*WHAT YOU SHOULD DO*
Pull every line with "junio" from the entries below.

== == ==

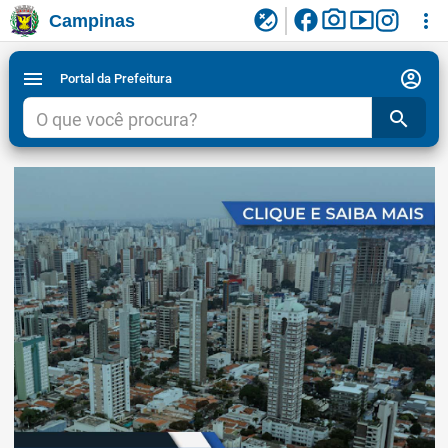
facebook
photo_camera
smart_display
flaky
more_vert
Campinas
Ligar/Desligar contraste visual de tela para
Ir para serviços mais acessados
Ir para a pesquisa
Ir para principais notícias
Ir para principais sites
Ir para principais vídeos
Ir para menu do site da Prefeitura de Campinas
2
4
5
3
1
6
7
acessibilidade
account_circle
menu
Portal da Prefeitura
search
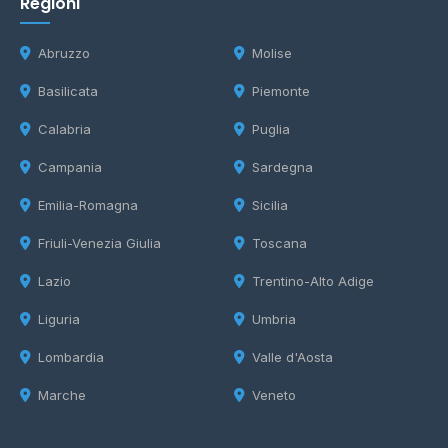
Regioni
Abruzzo
Molise
Basilicata
Piemonte
Calabria
Puglia
Campania
Sardegna
Emilia-Romagna
Sicilia
Friuli-Venezia Giulia
Toscana
Lazio
Trentino-Alto Adige
Liguria
Umbria
Lombardia
Valle d'Aosta
Marche
Veneto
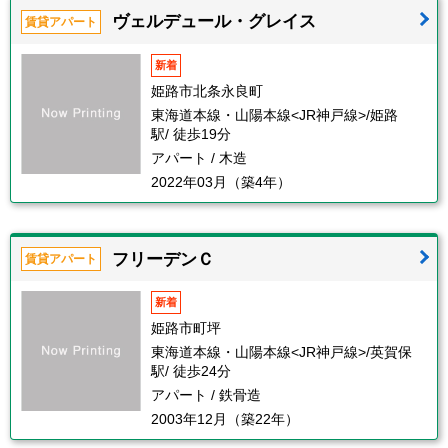
ヴェルデュール・グレイス
賃貸アパート
新着
姫路市北条永良町
東海道本線・山陽本線<JR神戸線>/姫路
駅/ 徒歩19分
アパート / 木造
2022年03月（築4年）
フリーデンＣ
賃貸アパート
新着
姫路市町坪
東海道本線・山陽本線<JR神戸線>/英賀保
駅/ 徒歩24分
アパート / 鉄骨造
2003年12月（築22年）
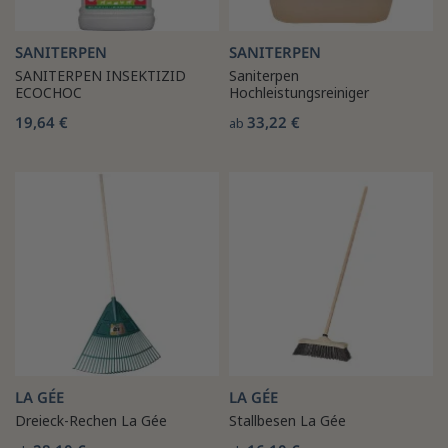
SANITERPEN
SANITERPEN
SANITERPEN INSEKTIZID
Saniterpen
ECOCHOC
Hochleistungsreiniger
19,64 €
33,22 €
ab
LA GÉE
LA GÉE
Dreieck-Rechen La Gée
Stallbesen La Gée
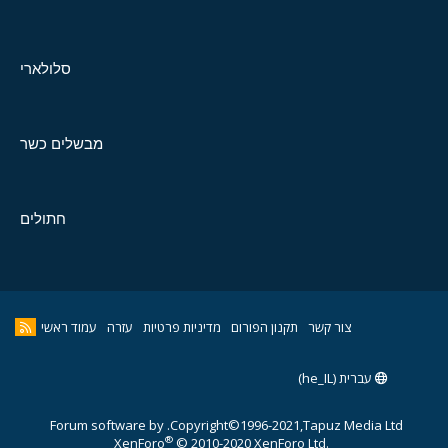
סלולארי
מבשלים כשר
חתולים
צור קשר
תקנון הפורום
מדיניות פרטיות
עזרה
עמוד ראשי
עברית (he_IL)
Forum software by
Copyright©1996-2021,Tapuz Media Ltd.
®
XenForo
© 2010-2020 XenForo Ltd.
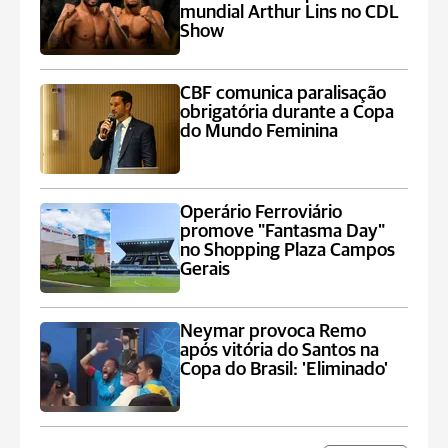
mundial Arthur Lins no CDL
Show
CBF comunica paralisação
obrigatória durante a Copa
do Mundo Feminina
Operário Ferroviário
promove "Fantasma Day"
no Shopping Plaza Campos
Gerais
Neymar provoca Remo
após vitória do Santos na
Copa do Brasil: 'Eliminado'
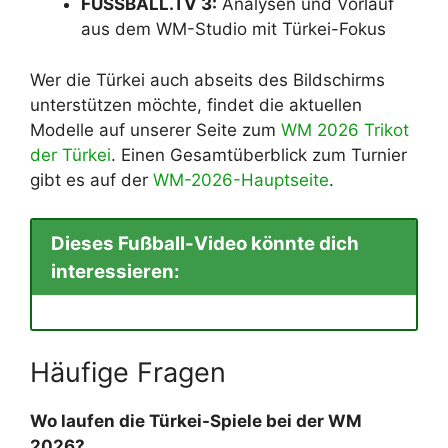
FUSSBALL.TV 3:
Analysen und Vorlauf
aus dem WM-Studio mit Türkei-Fokus
Wer die Türkei auch abseits des Bildschirms
unterstützen möchte, findet die aktuellen
Modelle auf unserer Seite zum
WM 2026 Trikot
der Türkei
. Einen Gesamtüberblick zum Turnier
gibt es auf der
WM-2026-Hauptseite
.
Dieses Fußball-Video könnte dich
interessieren:
Häufige Fragen
Wo laufen die Türkei-Spiele bei der WM
2026?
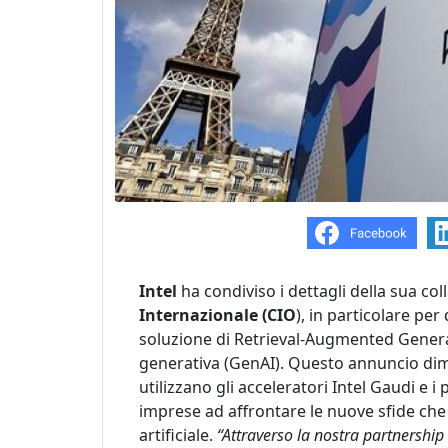
Intel
ha condiviso i dettagli della sua co
Internazionale (CIO
), in particolare pe
soluzione di Retrieval-Augmented Generati
generativa (GenAI). Questo annuncio dimo
utilizzano gli acceleratori Intel Gaudi e i
imprese ad affrontare le nuove sfide che
artificiale.
“Attraverso la nostra partnership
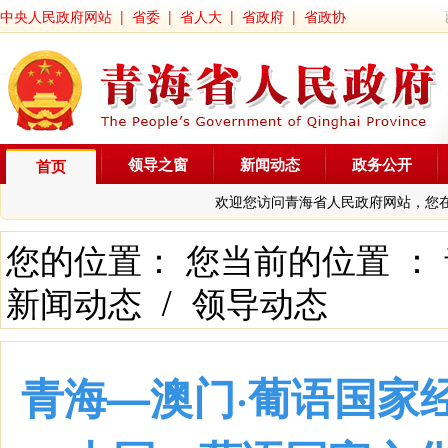
中央人民政府网站
|
省委
|
省人大
|
省政府
|
省政协
领导之窗
新闻动态
政务公开
首页
欢迎您访问青海省人民政府网站，您
您的位置： 您当前的位置 ：
新闻动态
/
领导动态
青海—澳门·葡语国家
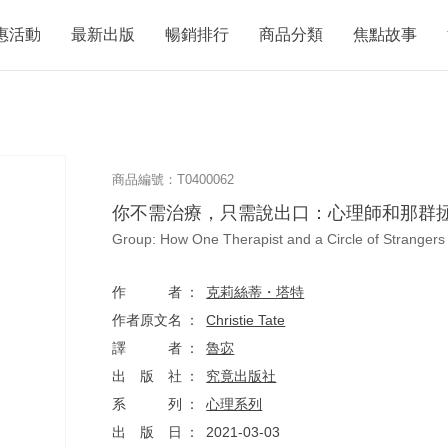
惠活動
最新出版
暢銷排行
商品分類
焦點故事
商品編號：T0400062
你不需治療，只需說出口：心理師和那群
Group: How One Therapist and a Circle of Strangers
作者
克莉絲蒂・塔特
作者原文名
Christie Tate
譯者
魯宓
出版社
究竟出版社
系列
心理系列
出版日
2021-03-03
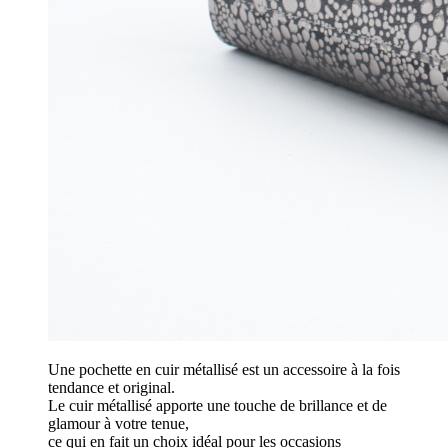
Une pochette en cuir métallisé est un accessoire à la fois
tendance et original.
Le cuir métallisé apporte une touche de brillance et de
glamour à votre tenue,
ce qui en fait un choix idéal pour les occasions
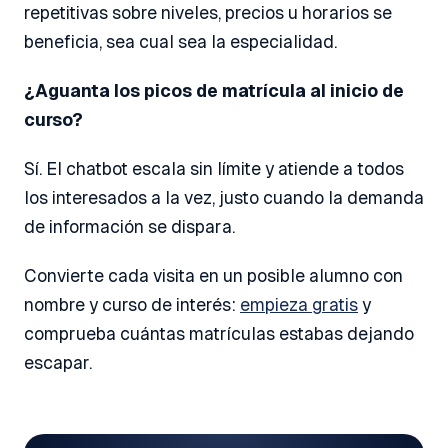
repetitivas sobre niveles, precios u horarios se
beneficia, sea cual sea la especialidad.
¿Aguanta los picos de matrícula al inicio de
curso?
Sí. El chatbot escala sin límite y atiende a todos
los interesados a la vez, justo cuando la demanda
de información se dispara.
Convierte cada visita en un posible alumno con
nombre y curso de interés:
empieza gratis
y
comprueba cuántas matrículas estabas dejando
escapar.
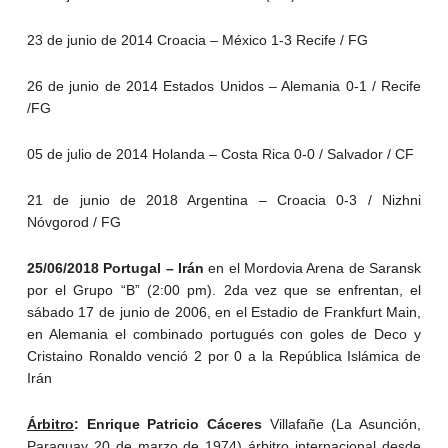
23 de junio de 2014 Croacia – México 1-3 Recife / FG
26 de junio de 2014 Estados Unidos – Alemania 0-1 / Recife
/FG
05 de julio de 2014 Holanda – Costa Rica 0-0 / Salvador / CF
21 de junio de 2018 Argentina – Croacia 0-3 / Nizhni
Nóvgorod / FG
25/06/2018 Portugal – Irán
en el Mordovia Arena de Saransk
por el Grupo “B” (2:00 pm). 2da vez que se enfrentan, el
sábado 17 de junio de 2006, en el Estadio de Frankfurt Main,
en Alemania el combinado portugués con goles de Deco y
Cristaino Ronaldo venció 2 por 0 a la República Islámica de
Irán
Árbitro
:
Enrique Patricio Cáceres
Villafañe (La Asunción,
Paraguay 20 de marzo de 1974) árbitro internacional desde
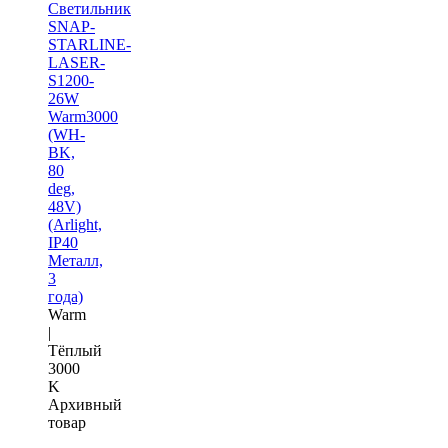
Светильник
SNAP-
STARLINE-
LASER-
S1200-
26W
Warm3000
(WH-
BK,
80
deg,
48V)
(Arlight,
IP40
Металл,
3
года)
Warm
|
Тёплый
3000
K
Архивный
товар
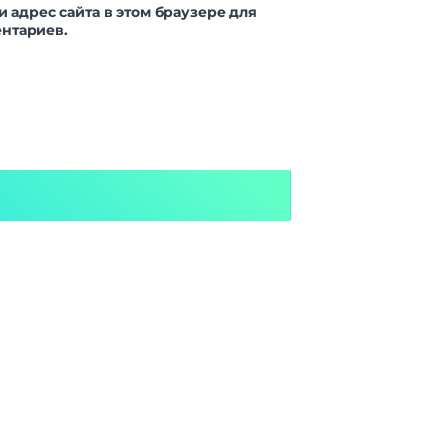
и адрес сайта в этом браузере для
нтариев.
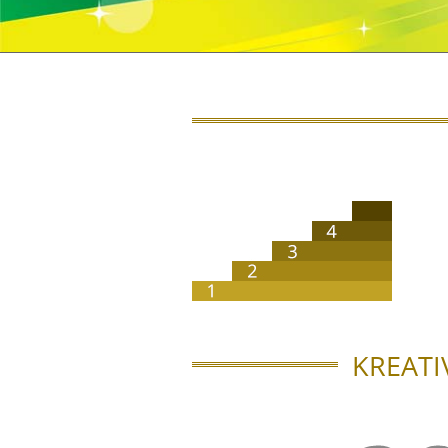
KREATI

== == ==

*WRITTEN REPLY*
23 de junio de 2014 Croacia – México 1-3 Recife / FG
26 de junio de 2014 Estados Unidos – Alemania 0-1 / Recife
21 de junio de 2018 Argentina – Croacia 0-3 / Nizhni
sábado 17 de junio de 2006, en el Estadio de Frankfurt Main,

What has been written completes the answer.